### Supplied material
▬▬▬▬▬▬▬▬▬▬

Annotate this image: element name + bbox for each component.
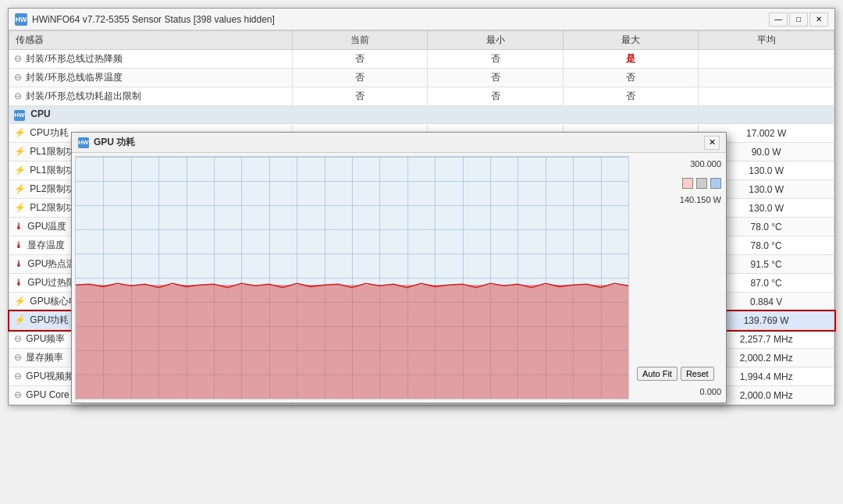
main-window: HW HWiNFO64 v7.72-5355 Sensor Status [39… bbox=[8, 8, 835, 406]
section-icon: HW bbox=[14, 110, 25, 121]
autofit-button[interactable]: Auto Fit bbox=[637, 367, 678, 381]
max-value: 否 bbox=[563, 87, 699, 106]
power-line bbox=[76, 283, 628, 287]
popup-titlebar: HW GPU 功耗 ✕ bbox=[72, 133, 726, 153]
close-button[interactable]: ✕ bbox=[809, 12, 828, 27]
chart-right-panel: 300.000 140.150 W Auto Fit Reset 0.000 bbox=[632, 153, 726, 403]
sensor-label: ⊖ 封装/环形总线功耗超出限制 bbox=[9, 87, 293, 106]
section-label: HW CPU bbox=[9, 106, 834, 124]
minus-icon: ⊖ bbox=[14, 333, 22, 344]
min-value: 否 bbox=[428, 69, 564, 87]
app-icon: HW bbox=[15, 13, 27, 26]
section-header-cpu: HW CPU bbox=[9, 106, 834, 124]
bolt-icon: ⚡ bbox=[14, 165, 26, 176]
bolt-icon: ⚡ bbox=[14, 314, 26, 325]
table-row: ⊖ 封装/环形总线功耗超出限制 否 否 否 bbox=[9, 87, 834, 106]
minus-icon: ⊖ bbox=[14, 53, 22, 64]
title-left: HW HWiNFO64 v7.72-5355 Sensor Status [39… bbox=[15, 13, 275, 26]
popup-close-button[interactable]: ✕ bbox=[704, 136, 720, 150]
current-value: 否 bbox=[292, 50, 428, 69]
popup-title: GPU 功耗 bbox=[94, 136, 135, 149]
sensor-label: ⊖ 封装/环形总线临界温度 bbox=[9, 69, 293, 87]
chart-area bbox=[75, 156, 629, 399]
maximize-button[interactable]: □ bbox=[789, 12, 808, 27]
bolt-icon: ⚡ bbox=[14, 296, 26, 307]
col-sensor: 传感器 bbox=[9, 31, 293, 50]
table-header-row: 传感器 当前 最小 最大 平均 bbox=[9, 31, 834, 50]
chart-mid-label: 140.150 W bbox=[637, 195, 721, 204]
red-value: 是 bbox=[626, 53, 635, 64]
min-value: 否 bbox=[428, 50, 564, 69]
thermo-icon: 🌡 bbox=[14, 258, 23, 269]
color-square-1 bbox=[682, 178, 693, 189]
reset-button[interactable]: Reset bbox=[681, 367, 714, 381]
avg-value bbox=[699, 69, 834, 87]
thermo-icon: 🌡 bbox=[14, 221, 23, 232]
min-value: 否 bbox=[428, 87, 564, 106]
popup-body: 300.000 140.150 W Auto Fit Reset 0.000 bbox=[72, 153, 726, 403]
current-value: 否 bbox=[292, 69, 428, 87]
max-value: 否 bbox=[563, 69, 699, 87]
minimize-button[interactable]: — bbox=[769, 12, 788, 27]
thermo-icon: 🌡 bbox=[14, 277, 23, 288]
bolt-icon: ⚡ bbox=[14, 127, 26, 138]
thermo-icon: 🌡 bbox=[14, 240, 23, 250]
title-bar: HW HWiNFO64 v7.72-5355 Sensor Status [39… bbox=[9, 9, 834, 30]
main-content: 传感器 当前 最小 最大 平均 ⊖ 封装/环形总线过热降频 否 否 是 bbox=[9, 30, 834, 405]
max-value: 是 bbox=[563, 50, 699, 69]
gpu-power-popup: HW GPU 功耗 ✕ bbox=[71, 132, 727, 403]
grid-line bbox=[76, 399, 628, 399]
col-current: 当前 bbox=[292, 31, 428, 50]
window-controls: — □ ✕ bbox=[769, 12, 828, 27]
minus-icon: ⊖ bbox=[14, 371, 22, 382]
avg-value bbox=[699, 50, 834, 69]
bolt-icon: ⚡ bbox=[14, 183, 26, 194]
avg-value bbox=[699, 87, 834, 106]
chart-buttons: Auto Fit Reset bbox=[637, 367, 721, 381]
window-title: HWiNFO64 v7.72-5355 Sensor Status [398 v… bbox=[32, 14, 275, 25]
minus-icon: ⊖ bbox=[14, 389, 22, 400]
chart-top-label: 300.000 bbox=[637, 159, 721, 169]
sensor-label: ⊖ 封装/环形总线过热降频 bbox=[9, 50, 293, 69]
minus-icon: ⊖ bbox=[14, 352, 22, 363]
color-square-2 bbox=[696, 178, 707, 189]
table-row: ⊖ 封装/环形总线过热降频 否 否 是 bbox=[9, 50, 834, 69]
col-max: 最大 bbox=[563, 31, 699, 50]
col-min: 最小 bbox=[428, 31, 564, 50]
bolt-icon: ⚡ bbox=[14, 146, 26, 157]
chart-bottom-label: 0.000 bbox=[637, 387, 721, 396]
color-legend bbox=[637, 178, 721, 189]
table-row: ⊖ 封装/环形总线临界温度 否 否 否 bbox=[9, 69, 834, 87]
bolt-icon: ⚡ bbox=[14, 202, 26, 213]
minus-icon: ⊖ bbox=[14, 91, 22, 101]
current-value: 否 bbox=[292, 87, 428, 106]
minus-icon: ⊖ bbox=[14, 72, 22, 83]
col-avg: 平均 bbox=[699, 31, 834, 50]
popup-title-left: HW GPU 功耗 bbox=[78, 136, 135, 149]
chart-svg bbox=[76, 157, 628, 399]
popup-app-icon: HW bbox=[78, 137, 89, 148]
color-square-3 bbox=[710, 178, 721, 189]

▬▬▬▬▬▬▬▬▬▬

### Task requirements
Your task is to repeat the entries above exactly, omitting the pictures.

### Exercise output
Annotate this image: element name + bbox for each component.
main-window: HW HWiNFO64 v7.72-5355 Sensor Status [39… bbox=[8, 8, 835, 406]
section-icon: HW bbox=[14, 110, 25, 121]
autofit-button[interactable]: Auto Fit bbox=[637, 367, 678, 381]
max-value: 否 bbox=[563, 87, 699, 106]
power-line bbox=[76, 283, 628, 287]
popup-titlebar: HW GPU 功耗 ✕ bbox=[72, 133, 726, 153]
close-button[interactable]: ✕ bbox=[809, 12, 828, 27]
chart-right-panel: 300.000 140.150 W Auto Fit Reset 0.000 bbox=[632, 153, 726, 403]
sensor-label: ⊖ 封装/环形总线功耗超出限制 bbox=[9, 87, 293, 106]
section-label: HW CPU bbox=[9, 106, 834, 124]
minus-icon: ⊖ bbox=[14, 333, 22, 344]
min-value: 否 bbox=[428, 69, 564, 87]
app-icon: HW bbox=[15, 13, 27, 26]
section-header-cpu: HW CPU bbox=[9, 106, 834, 124]
bolt-icon: ⚡ bbox=[14, 165, 26, 176]
bolt-icon: ⚡ bbox=[14, 314, 26, 325]
table-row: ⊖ 封装/环形总线功耗超出限制 否 否 否 bbox=[9, 87, 834, 106]
minus-icon: ⊖ bbox=[14, 53, 22, 64]
title-left: HW HWiNFO64 v7.72-5355 Sensor Status [39… bbox=[15, 13, 275, 26]
popup-close-button[interactable]: ✕ bbox=[704, 136, 720, 150]
current-value: 否 bbox=[292, 50, 428, 69]
popup-title: GPU 功耗 bbox=[94, 136, 135, 149]
sensor-label: ⊖ 封装/环形总线临界温度 bbox=[9, 69, 293, 87]
chart-area bbox=[75, 156, 629, 399]
maximize-button[interactable]: □ bbox=[789, 12, 808, 27]
bolt-icon: ⚡ bbox=[14, 296, 26, 307]
col-sensor: 传感器 bbox=[9, 31, 293, 50]
table-header-row: 传感器 当前 最小 最大 平均 bbox=[9, 31, 834, 50]
chart-mid-label: 140.150 W bbox=[637, 195, 721, 204]
red-value: 是 bbox=[626, 53, 635, 64]
min-value: 否 bbox=[428, 50, 564, 69]
thermo-icon: 🌡 bbox=[14, 258, 23, 269]
color-square-1 bbox=[682, 178, 693, 189]
reset-button[interactable]: Reset bbox=[681, 367, 714, 381]
avg-value bbox=[699, 69, 834, 87]
thermo-icon: 🌡 bbox=[14, 221, 23, 232]
min-value: 否 bbox=[428, 87, 564, 106]
popup-body: 300.000 140.150 W Auto Fit Reset 0.000 bbox=[72, 153, 726, 403]
current-value: 否 bbox=[292, 69, 428, 87]
max-value: 否 bbox=[563, 69, 699, 87]
minimize-button[interactable]: — bbox=[769, 12, 788, 27]
thermo-icon: 🌡 bbox=[14, 277, 23, 288]
bolt-icon: ⚡ bbox=[14, 127, 26, 138]
thermo-icon: 🌡 bbox=[14, 240, 23, 250]
title-bar: HW HWiNFO64 v7.72-5355 Sensor Status [39… bbox=[9, 9, 834, 30]
main-content: 传感器 当前 最小 最大 平均 ⊖ 封装/环形总线过热降频 否 否 是 bbox=[9, 30, 834, 405]
max-value: 是 bbox=[563, 50, 699, 69]
gpu-power-popup: HW GPU 功耗 ✕ bbox=[71, 132, 727, 403]
grid-line bbox=[76, 399, 628, 399]
col-current: 当前 bbox=[292, 31, 428, 50]
window-controls: — □ ✕ bbox=[769, 12, 828, 27]
minus-icon: ⊖ bbox=[14, 371, 22, 382]
avg-value bbox=[699, 50, 834, 69]
bolt-icon: ⚡ bbox=[14, 183, 26, 194]
avg-value bbox=[699, 87, 834, 106]
chart-buttons: Auto Fit Reset bbox=[637, 367, 721, 381]
window-title: HWiNFO64 v7.72-5355 Sensor Status [398 v… bbox=[32, 14, 275, 25]
minus-icon: ⊖ bbox=[14, 389, 22, 400]
chart-top-label: 300.000 bbox=[637, 159, 721, 169]
sensor-label: ⊖ 封装/环形总线过热降频 bbox=[9, 50, 293, 69]
minus-icon: ⊖ bbox=[14, 352, 22, 363]
color-square-2 bbox=[696, 178, 707, 189]
table-row: ⊖ 封装/环形总线过热降频 否 否 是 bbox=[9, 50, 834, 69]
col-max: 最大 bbox=[563, 31, 699, 50]
col-min: 最小 bbox=[428, 31, 564, 50]
bolt-icon: ⚡ bbox=[14, 146, 26, 157]
chart-bottom-label: 0.000 bbox=[637, 387, 721, 396]
color-legend bbox=[637, 178, 721, 189]
table-row: ⊖ 封装/环形总线临界温度 否 否 否 bbox=[9, 69, 834, 87]
bolt-icon: ⚡ bbox=[14, 202, 26, 213]
minus-icon: ⊖ bbox=[14, 91, 22, 101]
current-value: 否 bbox=[292, 87, 428, 106]
minus-icon: ⊖ bbox=[14, 72, 22, 83]
col-avg: 平均 bbox=[699, 31, 834, 50]
popup-title-left: HW GPU 功耗 bbox=[78, 136, 135, 149]
chart-svg bbox=[76, 157, 628, 399]
popup-app-icon: HW bbox=[78, 137, 89, 148]
color-square-3 bbox=[710, 178, 721, 189]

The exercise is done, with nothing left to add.